Posté par angelique lagarde le 25 octobre 2008

incendies.png

Incendies ©Brigitte Enguerand

Stanislas Nordey est nominé pour le Molière du metteur en scène. 

Incendies
De Wajdi Mouawad
Mise en scène de Stanislas Nordey

Avec Claire Ingrid Cottanceau, Raoul Fernandez, Damien Gabriac, Charline Grand, Frédéric Leidgens, Julie Moreau, Véronique Nordey, Lamya Regragui, Laurent Sauvage et Serge Tranvouez

L’indicible cri

Wajdi Mouawad a voulu nous donner à entendre le cri muet de cette femme, Nawal, celui d’une amoureuse, d’une mère, d’une fille. Ce cri est aussi celui du chaos et du sang, celui d’un pays longtemps en conflit, le Liban. Incendies en nombre, ils ravagent les âmes de ces victimes de l’absurdité. Jusqu’où l’horreur peut-elle aller ? Jusqu’à quel point les mots peuvent-ils l’exprimer ? La mise en scène de Stanislas Nordey sublime le texte et transforme le pathos en force vitale.

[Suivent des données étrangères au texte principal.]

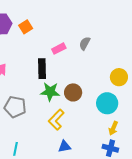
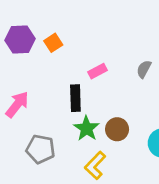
gray semicircle: (85, 43) -> (144, 69), moved
green star: (50, 92) -> (87, 128), turned 30

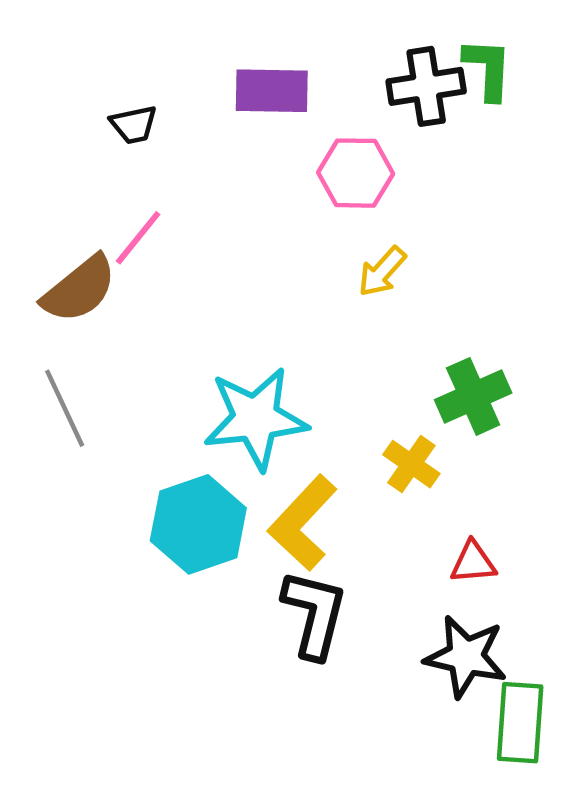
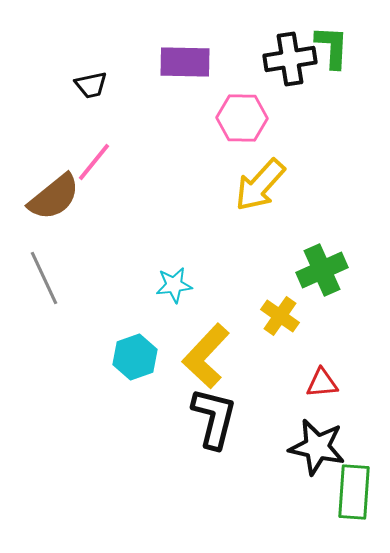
yellow arrow: (382, 272) -> (260, 185), size x1.5
cyan star: (256, 418) -> (174, 285), size x0.5
cyan hexagon: (198, 524) -> (135, 357), size x0.7

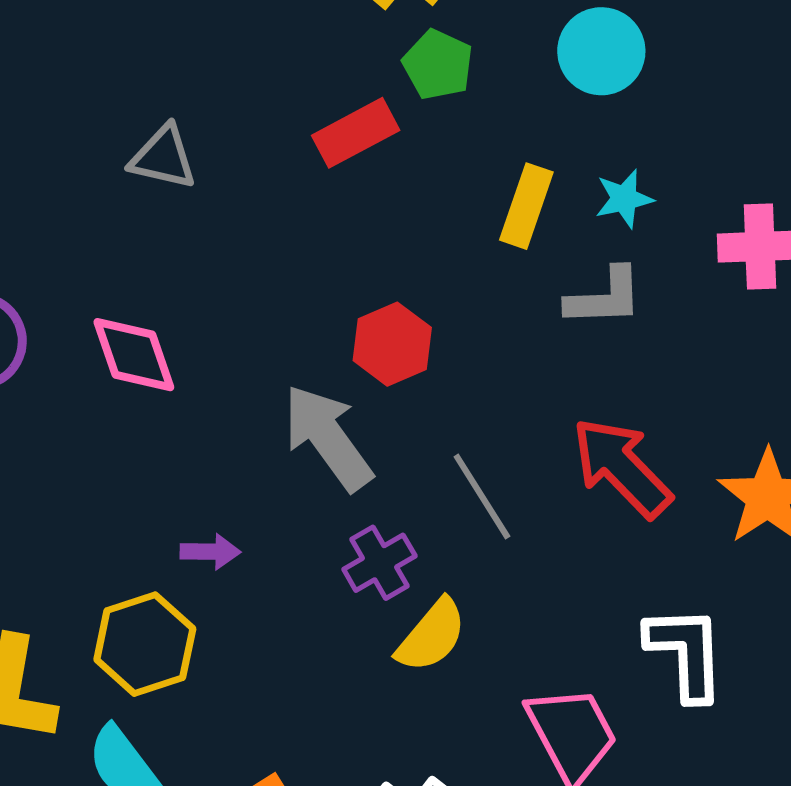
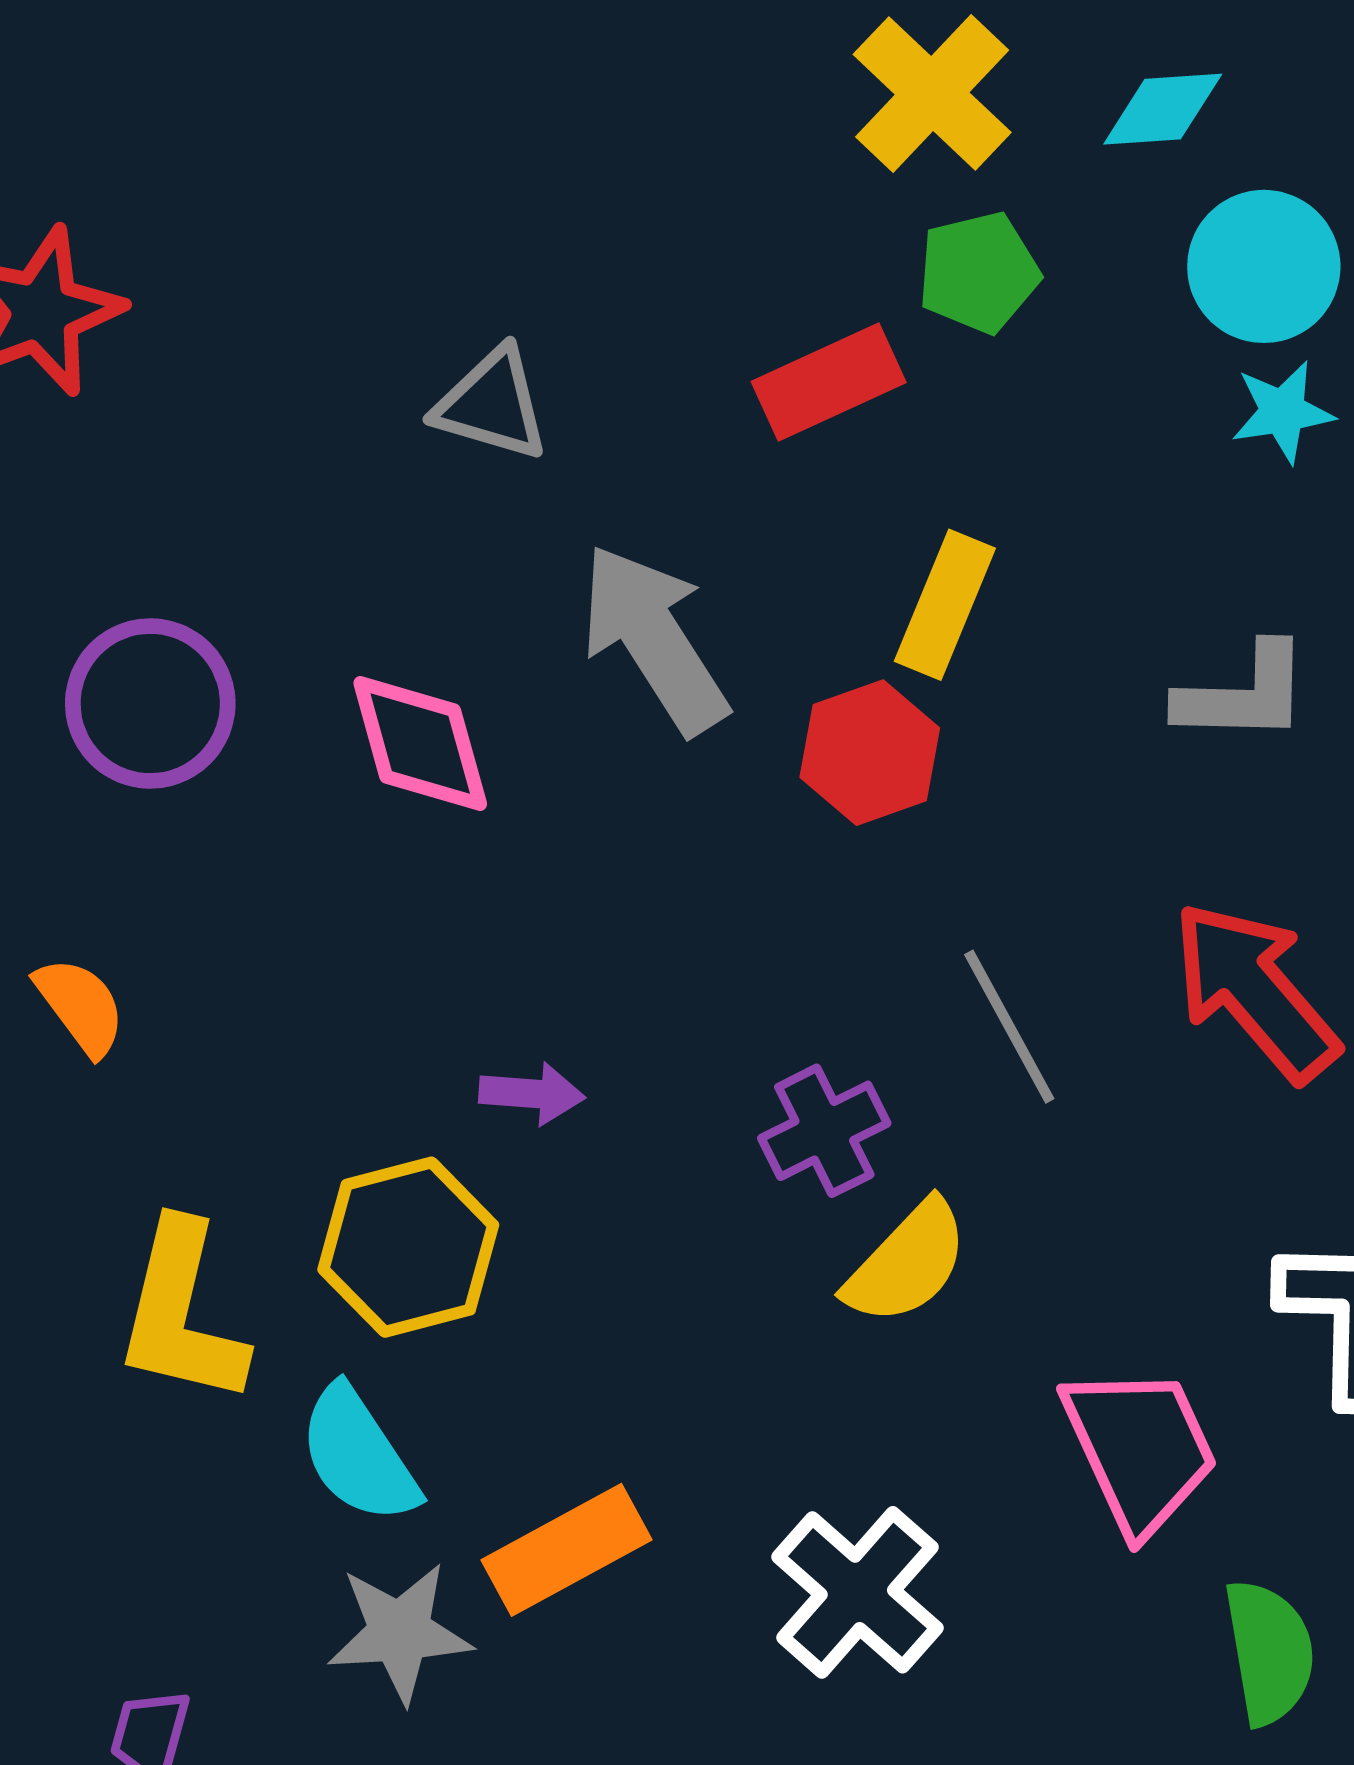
green pentagon: (438, 65) -> (979, 272), turned 30
cyan star: (624, 199) -> (1283, 412), moved
yellow rectangle: (526, 206) -> (945, 605), moved
gray arrow: (328, 437) -> (654, 639), moved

La pièce s’ouvre dans le bureau du notaire Hermile Lebel où les jumeaux, Jeanne et Simon s’entendent exposer les requêtes de leur défunte mère quant aux modalités de son enterrement. Elle ne veut que son nom soit gravée sur sa pierre tombale que lorsque ses enfants auront accompli une mission qui pourra la libérer enfin : partir à la recherche d’un père et d’un frère inconnus. Leurs outils sont un cahier et une blouse bleue. Pour rendre à Nawal, leur mère, les mots qu’elle a perdus, ils doivent partir à la recherche de son passé et découvrir qui était « la femme qui chante ». Qu’a bien pu lui arracher la voix, lui étrangler la gorge à jamais ? Parcours initiatique qui se transforme en récit de guerre, ce chemin les mènera jusqu’au Tribunal Pénal International, jusqu’à la vérité.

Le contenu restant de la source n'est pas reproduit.